Sur le plan économique, ça pourrait être une catastrophe, sur le plan social, ça va être une catastrophe, parce que le Niger compte beaucoup sur son partenariat international, avec les pays amis, les institutions internationales qui lui apportent beaucoup de soutiens. Particulièrement pour ce qui est du dernier semestre de l’année. C’est un semestre où généralement, nous avons besoin des aides budgétaires qui nous viennent de l’Union européenne, de la Banque mondiale et du FMI en particulier, mais surtout de l’AFD’’. Renoncer à ces appuis, alerte le Premier ministre de Bazoum, ‘’c’est se faire harakiri. Et pour le pays, nous pensons que ça va être une véritable catastrophe. Nous lançons un appel aux uns et aux autres de mettre en avant l’intérêt du pays et non les intérêts particuliers’’.

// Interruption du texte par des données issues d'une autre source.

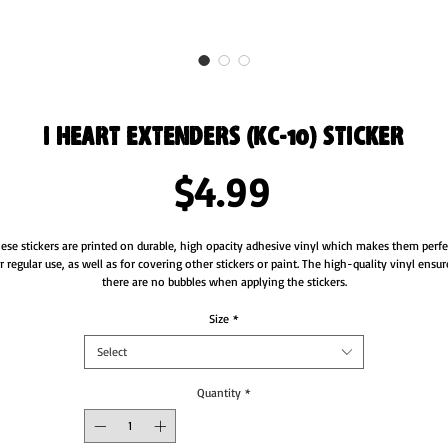
I Heart Extenders (KC-10) Sticker
Price
$4.99
ese stickers are printed on durable, high opacity adhesive vinyl which makes them perfec
r regular use, as well as for covering other stickers or paint. The high-quality vinyl ensure
there are no bubbles when applying the stickers.
•  High opacity film that’s impossible to see through
Size
*
•  Fast and easy bubble-free application
Select
•  Durable vinyl
•  95µ density
Quantity
*
Don't forget to clean the surface before applying the sticker.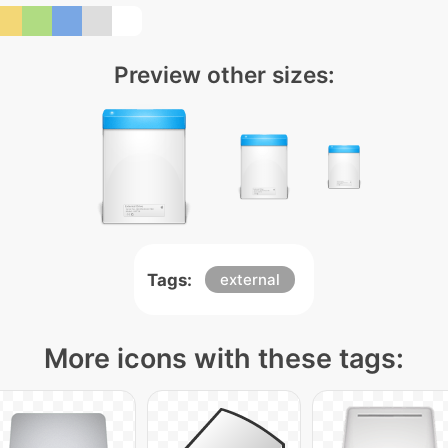
Preview other sizes:
Tags:
external
More icons with these tags:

Selon le Premier ministre, il s’est entretenu avec le président Bazoum qui se porte bien. ‘’Je viens de lui parler et lui ai fait part de mon intention de venir ici dans le cadre de cette interview. Le président Bazoum a le moral, c’est un grand combattant, un syndicaliste chevronné, qui a toujours son franc-parler. S’il appréhende cette situation avec optimisme, on peut le croire. Il espère vraiment que les choses vont évoluer dans le bon sens’’, soutient M. Mahamadou.

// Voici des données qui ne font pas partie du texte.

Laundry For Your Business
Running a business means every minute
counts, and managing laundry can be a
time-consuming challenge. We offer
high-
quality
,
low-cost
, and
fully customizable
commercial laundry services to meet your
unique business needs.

Il décèle un paradoxe dans les attaques contre la France tout en demandant de l’aide à la Russie. ‘’Je sais que le peuple nigérien dans son ensemble n’a aucun sentiment anti-français. Par contre, il y a un certain nombre d’activistes financés par des organisations et qui se sont mis dans la tête… C’est comme si le Niger ne peut pas se passer d’autres pays. Vous demandez le départ de la France et vous demandez à ce qu’un autre pays vienne à votre secours, ça ne s’explique pas. Du point de vue diplomatique, une ambassade, c’est sacré. Attaquer une ambassade, c’est s’attaquer à un pays. Et c’est dramatique’’, souligne le PM qui espère que les médiations porteront leurs fruits, notamment celle menée par l’ancien président Issoufou qui connait le pays. ‘’C’est quelqu’un qui connait bien les acteurs, quelqu’un qui connait aussi la situation du pays et qui sait comment les sanctions peuvent être très dommageables. Il est donc très engagé pour trouver une solution à ce problème. Il faut que les uns et les autres comprennent que l’intérêt du Niger doit primer sur les intérêts personnels’’.